I stood on my bed to get a better view in my mirror, raised my tank top up to admire how they perch above my ass and sit perky on my ilium. Oh, and they have a drawstring waist. They’re basically begging to be admired, and then pulled off.
I twirled around on my bed, dancing to pretty songs sung by sad bastard girls, unabashidly admiring my body and how adorable my little boyshorts look on me (if nothing else, I have the ass to pull things like this off). I smiled, I posed, and then…I hopped off the bed, took them off, and put on my pajama pants (red with white hearts all over them, cute enough, but dulled down by the Falconer sweatshirt I’m wearing to battle tonight’s lonely draft).

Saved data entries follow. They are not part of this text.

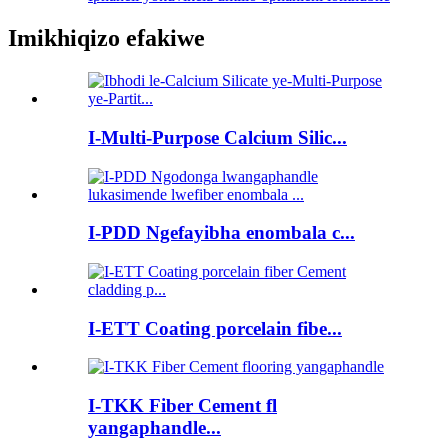
Imikhiqizo efakiwe
I-Multi-Purpose Calcium Silic...
I-PDD Ngefayibha enombala c...
I-ETT Coating porcelain fibe...
I-TKK Fiber Cement fl
yangaphandle...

It’s only fun for so long to parade around in my “lingerie” alone. (What really sucks is that I have these new heels that would set off the plum bows perfectly…sigh) Why couldn’t I have found these when I had a willing audience to admire my curves?
Oh, if only your hand was grazing the small of my back again. I can almost still feel it, but like a whisper in the sea, it just gets fainter. If only it was your hand rubbing lotion down my smooth legs, instead of my own. If only it was your body hugging mine at night, instead of the stupid pillow I press against my back to mimic what once was.
It’s bittersweet. Now I can walk confidently down the sidewalk, head up, looking people in the eye. But I won’t run into you on the street or in the champagne aisle at the grocery store. Now I can brazenly strip and appreciate what I have to offer, and dress myself up in pretty things, but the outside world only gets to admire the outside molly. This is a large, empty void of a room, and my music doesn’t come close to filling it. So my catwalks and twirls go unappreciated, even by loud, lovely voices.
At the end of the day, I am surrounded by beauty, most of all, my own, but I don’t have you to share it with. I just have my memories, but they can’t appreciate the person I’ve become, scars and all. My memories are bound to a time and place, like a book is bound to its cover and pages. But the living, breathing me, with blood pumping and cheeks flushed, is wasted on words and websites.
So what do I do? Dance. Keep dancing. Put on my lingerie and dance alone until I collapse.